| Your objective |
Each line of the data needs to be transcribed exactly.

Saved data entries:
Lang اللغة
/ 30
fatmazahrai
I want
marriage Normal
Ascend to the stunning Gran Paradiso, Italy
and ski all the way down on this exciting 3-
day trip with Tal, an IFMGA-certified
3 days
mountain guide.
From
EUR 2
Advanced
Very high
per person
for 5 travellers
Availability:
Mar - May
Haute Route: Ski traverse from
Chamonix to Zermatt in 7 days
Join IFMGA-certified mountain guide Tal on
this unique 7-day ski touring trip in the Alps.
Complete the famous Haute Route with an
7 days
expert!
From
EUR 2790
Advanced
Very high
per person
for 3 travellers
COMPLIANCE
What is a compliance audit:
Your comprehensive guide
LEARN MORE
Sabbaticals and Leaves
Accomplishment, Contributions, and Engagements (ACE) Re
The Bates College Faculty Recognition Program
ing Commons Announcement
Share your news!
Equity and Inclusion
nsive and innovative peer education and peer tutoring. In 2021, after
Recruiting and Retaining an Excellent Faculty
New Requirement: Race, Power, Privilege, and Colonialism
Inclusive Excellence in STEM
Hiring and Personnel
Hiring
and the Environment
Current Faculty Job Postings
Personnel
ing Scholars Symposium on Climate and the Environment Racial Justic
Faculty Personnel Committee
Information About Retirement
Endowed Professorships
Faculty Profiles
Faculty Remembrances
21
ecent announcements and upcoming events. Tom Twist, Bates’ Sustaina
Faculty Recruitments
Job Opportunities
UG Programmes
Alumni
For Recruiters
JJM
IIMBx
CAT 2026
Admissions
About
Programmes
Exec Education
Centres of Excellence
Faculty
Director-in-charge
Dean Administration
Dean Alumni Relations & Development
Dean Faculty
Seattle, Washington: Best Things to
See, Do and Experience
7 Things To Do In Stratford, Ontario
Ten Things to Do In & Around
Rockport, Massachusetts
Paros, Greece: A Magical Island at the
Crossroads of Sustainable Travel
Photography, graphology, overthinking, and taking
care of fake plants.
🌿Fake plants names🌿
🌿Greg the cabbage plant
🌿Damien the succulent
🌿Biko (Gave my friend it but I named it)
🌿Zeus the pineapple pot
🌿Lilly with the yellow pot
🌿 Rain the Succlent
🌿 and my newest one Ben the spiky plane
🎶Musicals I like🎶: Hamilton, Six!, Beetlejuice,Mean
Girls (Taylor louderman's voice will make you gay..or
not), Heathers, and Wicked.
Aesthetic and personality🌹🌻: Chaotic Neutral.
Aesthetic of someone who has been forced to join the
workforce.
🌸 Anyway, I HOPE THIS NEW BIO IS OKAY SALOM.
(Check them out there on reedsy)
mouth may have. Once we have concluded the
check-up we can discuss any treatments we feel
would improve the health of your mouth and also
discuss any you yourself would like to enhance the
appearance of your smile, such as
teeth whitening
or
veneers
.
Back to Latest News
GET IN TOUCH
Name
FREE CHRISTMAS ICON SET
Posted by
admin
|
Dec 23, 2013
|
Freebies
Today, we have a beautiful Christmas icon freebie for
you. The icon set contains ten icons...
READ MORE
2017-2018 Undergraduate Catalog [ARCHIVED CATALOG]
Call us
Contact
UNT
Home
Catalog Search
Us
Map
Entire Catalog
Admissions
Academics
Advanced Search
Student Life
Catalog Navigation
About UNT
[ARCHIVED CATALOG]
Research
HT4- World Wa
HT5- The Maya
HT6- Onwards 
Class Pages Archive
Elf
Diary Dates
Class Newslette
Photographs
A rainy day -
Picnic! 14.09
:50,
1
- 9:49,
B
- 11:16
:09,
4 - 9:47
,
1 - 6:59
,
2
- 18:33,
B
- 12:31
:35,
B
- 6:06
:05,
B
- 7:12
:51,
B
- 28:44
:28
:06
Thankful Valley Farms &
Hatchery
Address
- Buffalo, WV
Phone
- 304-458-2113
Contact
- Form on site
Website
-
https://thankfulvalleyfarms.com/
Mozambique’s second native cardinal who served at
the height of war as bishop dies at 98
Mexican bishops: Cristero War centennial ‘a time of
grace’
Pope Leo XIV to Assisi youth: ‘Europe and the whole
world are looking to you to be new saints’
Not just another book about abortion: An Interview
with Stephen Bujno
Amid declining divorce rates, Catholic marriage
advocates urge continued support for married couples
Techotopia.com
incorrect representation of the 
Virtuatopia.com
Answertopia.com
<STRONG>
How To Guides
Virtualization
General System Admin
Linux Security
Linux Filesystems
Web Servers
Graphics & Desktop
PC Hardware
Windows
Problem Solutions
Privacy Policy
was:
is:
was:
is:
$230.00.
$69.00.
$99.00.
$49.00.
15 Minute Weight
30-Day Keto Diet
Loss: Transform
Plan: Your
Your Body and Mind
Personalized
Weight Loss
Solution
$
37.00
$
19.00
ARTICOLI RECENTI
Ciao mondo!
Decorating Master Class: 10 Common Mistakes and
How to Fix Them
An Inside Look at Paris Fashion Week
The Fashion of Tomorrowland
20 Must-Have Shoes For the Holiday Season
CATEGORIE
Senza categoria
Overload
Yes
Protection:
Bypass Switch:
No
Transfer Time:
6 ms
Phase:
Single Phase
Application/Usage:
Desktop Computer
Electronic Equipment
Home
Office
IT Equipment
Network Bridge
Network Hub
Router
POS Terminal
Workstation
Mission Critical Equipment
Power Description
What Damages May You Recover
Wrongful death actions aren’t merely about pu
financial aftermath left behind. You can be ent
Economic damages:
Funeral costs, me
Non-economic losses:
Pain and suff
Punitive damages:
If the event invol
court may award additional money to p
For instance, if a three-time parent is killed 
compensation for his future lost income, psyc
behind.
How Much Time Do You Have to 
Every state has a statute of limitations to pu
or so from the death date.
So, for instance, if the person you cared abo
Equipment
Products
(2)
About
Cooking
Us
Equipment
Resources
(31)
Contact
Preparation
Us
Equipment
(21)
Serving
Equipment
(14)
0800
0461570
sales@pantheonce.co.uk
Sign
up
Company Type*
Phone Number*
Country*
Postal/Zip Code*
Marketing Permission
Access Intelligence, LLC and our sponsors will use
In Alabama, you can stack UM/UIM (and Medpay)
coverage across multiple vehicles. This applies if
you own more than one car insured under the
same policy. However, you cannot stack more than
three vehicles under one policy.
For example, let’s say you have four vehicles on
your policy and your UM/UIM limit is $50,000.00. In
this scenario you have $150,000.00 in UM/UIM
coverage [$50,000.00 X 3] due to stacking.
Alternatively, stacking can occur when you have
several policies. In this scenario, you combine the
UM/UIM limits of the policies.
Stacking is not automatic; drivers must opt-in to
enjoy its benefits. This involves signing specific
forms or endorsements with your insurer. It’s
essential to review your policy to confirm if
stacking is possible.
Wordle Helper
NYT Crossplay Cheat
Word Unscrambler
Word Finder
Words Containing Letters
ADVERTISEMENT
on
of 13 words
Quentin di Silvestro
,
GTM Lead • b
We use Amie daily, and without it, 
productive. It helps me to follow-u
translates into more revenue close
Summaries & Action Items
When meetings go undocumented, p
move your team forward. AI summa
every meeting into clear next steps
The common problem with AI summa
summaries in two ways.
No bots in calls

| Written answer |
Lang اللغة
/ 30
fatmazahrai
I want
marriage Normal
Ascend to the stunning Gran Paradiso, Italy
and ski all the way down on this exciting 3-
day trip with Tal, an IFMGA-certified
3 days
mountain guide.
From
EUR 2
Advanced
Very high
per person
for 5 travellers
Availability:
Mar - May
Haute Route: Ski traverse from
Chamonix to Zermatt in 7 days
Join IFMGA-certified mountain guide Tal on
this unique 7-day ski touring trip in the Alps.
Complete the famous Haute Route with an
7 days
expert!
From
EUR 2790
Advanced
Very high
per person
for 3 travellers
COMPLIANCE
What is a compliance audit:
Your comprehensive guide
LEARN MORE
Sabbaticals and Leaves
Accomplishment, Contributions, and Engagements (ACE) Re
The Bates College Faculty Recognition Program
ing Commons Announcement
Share your news!
Equity and Inclusion
nsive and innovative peer education and peer tutoring. In 2021, after
Recruiting and Retaining an Excellent Faculty
New Requirement: Race, Power, Privilege, and Colonialism
Inclusive Excellence in STEM
Hiring and Personnel
Hiring
and the Environment
Current Faculty Job Postings
Personnel
ing Scholars Symposium on Climate and the Environment Racial Justic
Faculty Personnel Committee
Information About Retirement
Endowed Professorships
Faculty Profiles
Faculty Remembrances
21
ecent announcements and upcoming events. Tom Twist, Bates’ Sustaina
Faculty Recruitments
Job Opportunities
UG Programmes
Alumni
For Recruiters
JJM
IIMBx
CAT 2026
Admissions
About
Programmes
Exec Education
Centres of Excellence
Faculty
Director-in-charge
Dean Administration
Dean Alumni Relations & Development
Dean Faculty
Seattle, Washington: Best Things to
See, Do and Experience
7 Things To Do In Stratford, Ontario
Ten Things to Do In & Around
Rockport, Massachusetts
Paros, Greece: A Magical Island at the
Crossroads of Sustainable Travel
Photography, graphology, overthinking, and taking
care of fake plants.
🌿Fake plants names🌿
🌿Greg the cabbage plant
🌿Damien the succulent
🌿Biko (Gave my friend it but I named it)
🌿Zeus the pineapple pot
🌿Lilly with the yellow pot
🌿 Rain the Succlent
🌿 and my newest one Ben the spiky plane
🎶Musicals I like🎶: Hamilton, Six!, Beetlejuice,Mean
Girls (Taylor louderman's voice will make you gay..or
not), Heathers, and Wicked.
Aesthetic and personality🌹🌻: Chaotic Neutral.
Aesthetic of someone who has been forced to join the
workforce.
🌸 Anyway, I HOPE THIS NEW BIO IS OKAY SALOM.
(Check them out there on reedsy)
mouth may have. Once we have concluded the
check-up we can discuss any treatments we feel
would improve the health of your mouth and also
discuss any you yourself would like to enhance the
appearance of your smile, such as
teeth whitening
or
veneers
.
Back to Latest News
GET IN TOUCH
Name
FREE CHRISTMAS ICON SET
Posted by
admin
|
Dec 23, 2013
|
Freebies
Today, we have a beautiful Christmas icon freebie for
you. The icon set contains ten icons...
READ MORE
2017-2018 Undergraduate Catalog [ARCHIVED CATALOG]
Call us
Contact
UNT
Home
Catalog Search
Us
Map
Entire Catalog
Admissions
Academics
Advanced Search
Student Life
Catalog Navigation
About UNT
[ARCHIVED CATALOG]
Research
HT4- World Wa
HT5- The Maya
HT6- Onwards 
Class Pages Archive
Elf
Diary Dates
Class Newslette
Photographs
A rainy day -
Picnic! 14.09
:50,
1
- 9:49,
B
- 11:16
:09,
4 - 9:47
,
1 - 6:59
,
2
- 18:33,
B
- 12:31
:35,
B
- 6:06
:05,
B
- 7:12
:51,
B
- 28:44
:28
:06
Thankful Valley Farms &
Hatchery
Address
- Buffalo, WV
Phone
- 304-458-2113
Contact
- Form on site
Website
-
https://thankfulvalleyfarms.com/
Mozambique’s second native cardinal who served at
the height of war as bishop dies at 98
Mexican bishops: Cristero War centennial ‘a time of
grace’
Pope Leo XIV to Assisi youth: ‘Europe and the whole
world are looking to you to be new saints’
Not just another book about abortion: An Interview
with Stephen Bujno
Amid declining divorce rates, Catholic marriage
advocates urge continued support for married couples
Techotopia.com
incorrect representation of the 
Virtuatopia.com
Answertopia.com
<STRONG>
How To Guides
Virtualization
General System Admin
Linux Security
Linux Filesystems
Web Servers
Graphics & Desktop
PC Hardware
Windows
Problem Solutions
Privacy Policy
was:
is:
was:
is:
$230.00.
$69.00.
$99.00.
$49.00.
15 Minute Weight
30-Day Keto Diet
Loss: Transform
Plan: Your
Your Body and Mind
Personalized
Weight Loss
Solution
$
37.00
$
19.00
ARTICOLI RECENTI
Ciao mondo!
Decorating Master Class: 10 Common Mistakes and
How to Fix Them
An Inside Look at Paris Fashion Week
The Fashion of Tomorrowland
20 Must-Have Shoes For the Holiday Season
CATEGORIE
Senza categoria
Overload
Yes
Protection:
Bypass Switch:
No
Transfer Time:
6 ms
Phase:
Single Phase
Application/Usage:
Desktop Computer
Electronic Equipment
Home
Office
IT Equipment
Network Bridge
Network Hub
Router
POS Terminal
Workstation
Mission Critical Equipment
Power Description
What Damages May You Recover
Wrongful death actions aren’t merely about pu
financial aftermath left behind. You can be ent
Economic damages:
Funeral costs, me
Non-economic losses:
Pain and suff
Punitive damages:
If the event invol
court may award additional money to p
For instance, if a three-time parent is killed 
compensation for his future lost income, psyc
behind.
How Much Time Do You Have to 
Every state has a statute of limitations to pu
or so from the death date.
So, for instance, if the person you cared abo
Equipment
Products
(2)
About
Cooking
Us
Equipment
Resources
(31)
Contact
Preparation
Us
Equipment
(21)
Serving
Equipment
(14)
0800
0461570
sales@pantheonce.co.uk
Sign
up
Company Type*
Phone Number*
Country*
Postal/Zip Code*
Marketing Permission
Access Intelligence, LLC and our sponsors will use
In Alabama, you can stack UM/UIM (and Medpay)
coverage across multiple vehicles. This applies if
you own more than one car insured under the
same policy. However, you cannot stack more than
three vehicles under one policy.
For example, let’s say you have four vehicles on
your policy and your UM/UIM limit is $50,000.00. In
this scenario you have $150,000.00 in UM/UIM
coverage [$50,000.00 X 3] due to stacking.
Alternatively, stacking can occur when you have
several policies. In this scenario, you combine the
UM/UIM limits of the policies.
Stacking is not automatic; drivers must opt-in to
enjoy its benefits. This involves signing specific
forms or endorsements with your insurer. It’s
essential to review your policy to confirm if
stacking is possible.
Wordle Helper
NYT Crossplay Cheat
Word Unscrambler
Word Finder
Words Containing Letters
ADVERTISEMENT
on
of 13 words
Quentin di Silvestro
,
GTM Lead • b
We use Amie daily, and without it, 
productive. It helps me to follow-u
translates into more revenue close
Summaries & Action Items
When meetings go undocumented, p
move your team forward. AI summa
every meeting into clear next steps
The common problem with AI summa
summaries in two ways.
No bots in calls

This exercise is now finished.